All of this ran through my mind as I trudged through the final miles of the race. At one point, I had been on pace to beat my old time by almost 15 goddamn minutes, but I was starting to feel myself slow down. I checked my watch. I was falling behind. The mile markers seemed further and further apart. Every song on my playlist felt like sawdust in my ears. By this time, I was long past running; it was a grueling effort simply to keep walking at a decent pace. After hours of sustained effort, it felt like I would be trapped on that out-and-back forever. 

As any marathon runner knows, Mile 26 is the worst of them all. You should be happy! You are near the end! But you forget that this mile, unlike all others that came before it, is one-point-two miles long, and that extra distance makes it stretch on into infinity. In fact, once I passed the mile marker, I couldn't even see the finish line ahead of me. Had I miscalculated? Had the marker actually said "24," or was I hallucinating? I kept my legs moving; that was all I was capable of.

Suddenly, the entire mass of runners turned to the right. The finish line had been hiding, just out of sight around a 90-degree turn, so that it could serve no motivational value whatsoever—a final "fuck you" from the McCourt Foundation’s race constructors. I broke into a sprint across the finish line, grabbed my medal, and flopped down on the six-foot grassy median outside of a Chipotle. I checked my watch. I had beaten my previous time by four minutes. A decade older, yet a little bit faster. Self-transcendence, once again.

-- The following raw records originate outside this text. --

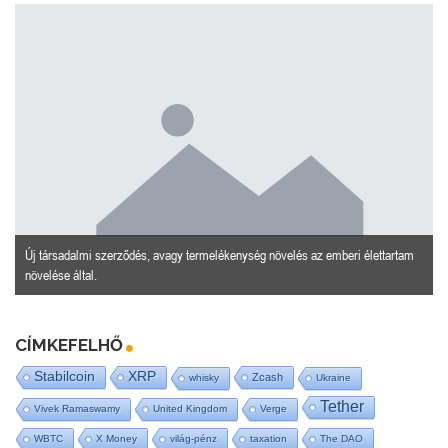
Új társadalmi szerződés, avagy termelékenység növelés az emberi élettartam
növelése által.
CÍMKEFELHŐ
Stabilcoin
XRP
Zcash
whisky
Ukraine
Tether
Vivek Ramaswamy
United Kingdom
Verge
WBTC
X Money
világ-pénz
taxation
The DAO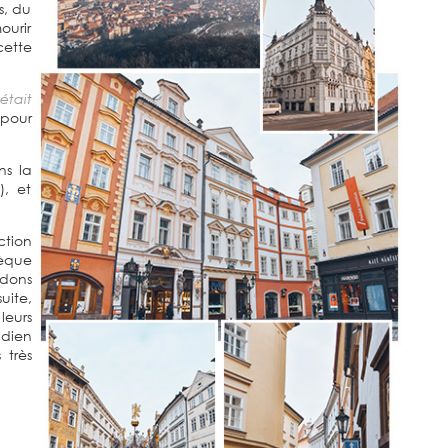
s, du
ourir
ette
était
pour
ns la
), et
ction
èque
idons
uite,
leurs
ndien
 très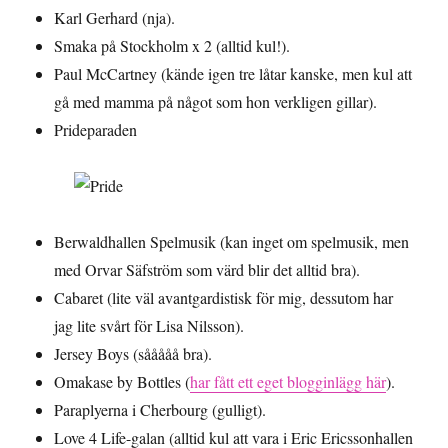
Karl Gerhard (nja).
Smaka på Stockholm x 2 (alltid kul!).
Paul McCartney (kände igen tre låtar kanske, men kul att
gå med mamma på något som hon verkligen gillar).
Prideparaden
Berwaldhallen Spelmusik (kan inget om spelmusik, men
med Orvar Säfström som värd blir det alltid bra).
Cabaret (lite väl avantgardistisk för mig, dessutom har
jag lite svårt för Lisa Nilsson).
Jersey Boys (sååååå bra).
Omakase by Bottles (
har fått ett eget blogginlägg här
).
Paraplyerna i Cherbourg (gulligt).
Love 4 Life-galan (alltid kul att vara i Eric Ericssonhallen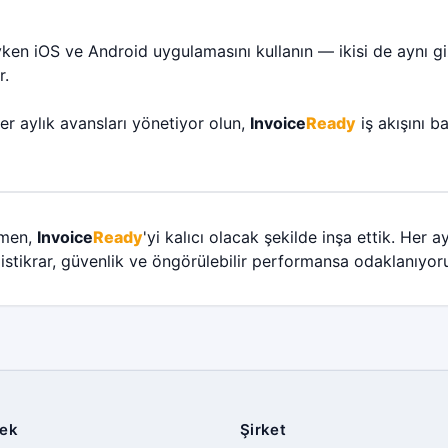
 iOS ve Android uygulamasını kullanın — ikisi de aynı gizlil
r.
ter aylık avansları yönetiyor olun,
Invoice
Ready
iş akışını b
ğmen,
Invoice
Ready
'yi kalıcı olacak şekilde inşa ettik. Her 
ve istikrar, güvenlik ve öngörülebilir performansa odaklanıyor
ek
Şirket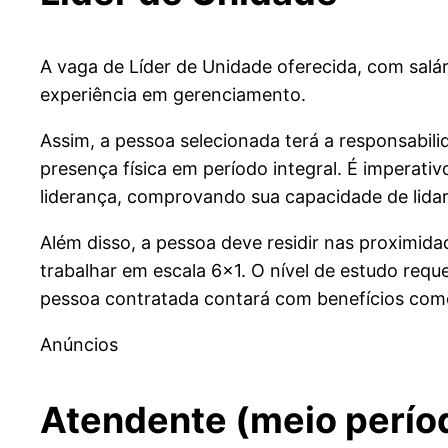
A vaga de Líder de Unidade oferecida, com salá
experiência em gerenciamento.
Assim, a pessoa selecionada terá a responsabi
presença física em período integral. É imperat
liderança, comprovando sua capacidade de lidar
Além disso, a pessoa deve residir nas proximidad
trabalhar em escala 6×1. O nível de estudo requ
pessoa contratada contará com benefícios como
Anúncios
Atendente (meio perío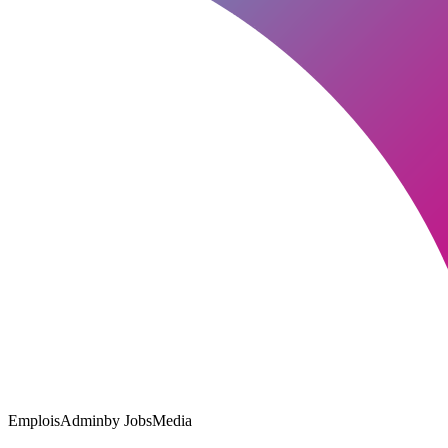
EmploisAdmin
by JobsMedia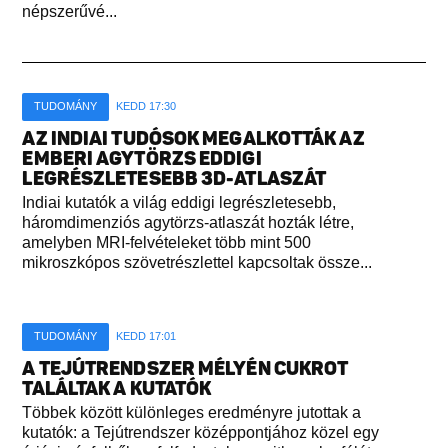
népszerűvé...
TUDOMÁNY
KEDD 17:30
AZ INDIAI TUDÓSOK MEGALKOTTÁK AZ
EMBERI AGYTÖRZS EDDIGI
LEGRÉSZLETESEBB 3D-ATLASZÁT
Indiai kutatók a világ eddigi legrészletesebb,
háromdimenziós agytörzs-atlaszát hozták létre,
amelyben MRI-felvételeket több mint 500
mikroszkópos szövetrészlettel kapcsoltak össze...
TUDOMÁNY
KEDD 17:01
A TEJÚTRENDSZER MÉLYÉN CUKROT
TALÁLTAK A KUTATÓK
Többek között különleges eredményre jutottak a
kutatók: a Tejútrendszer középpontjához közel egy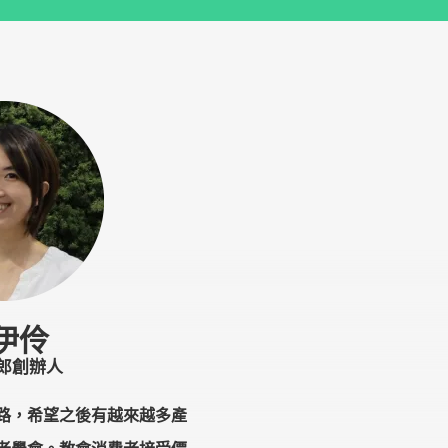
伊伶
郎創辦人
路，希望之後有越來越多產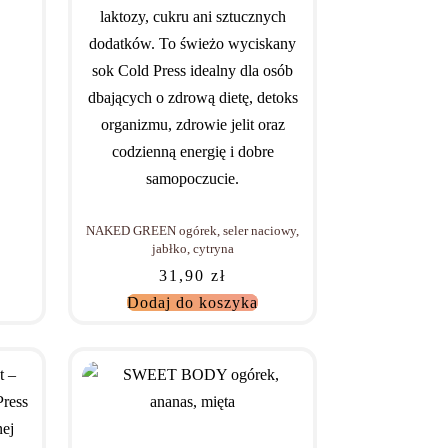
NAKED GREEN ogórek, seler naciowy,
jabłko, cytryna
31,90
zł
Dodaj do koszyka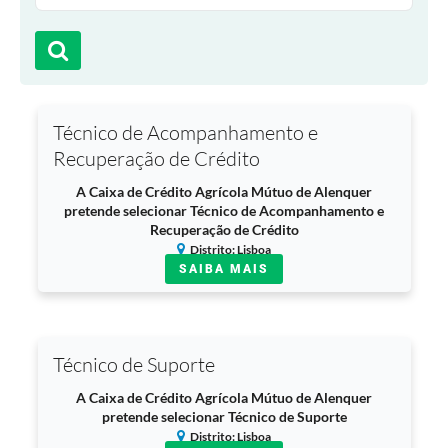
Técnico de Acompanhamento e
Recuperação de Crédito
A Caixa de Crédito Agrícola Mútuo de Alenquer
pretende selecionar Técnico de Acompanhamento e
Recuperação de Crédito
Distrito: Lisboa
SAIBA MAIS
Técnico de Suporte
A Caixa de Crédito Agrícola Mútuo de Alenquer
pretende selecionar Técnico de Suporte
Distrito: Lisboa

Around me, people were smiling, hugging, and toddling off to the Post-Race Zero-Alcohol Beer Tent Sponsored by Heineken, or crawling to the free massage station, which was inexplicably and cruelly placed at the top of two flights of stairs. I texted a friend: "How was your race?" "Awful," she replied. "The course was bullshit! I can't wait to do it again next year."

I stared at the sky, and took a selfie in the grass with my medal. Then I went to get my much deserved free Heineken Zero. Sorry, the talent-agency intern manning the booth told me: They were all out.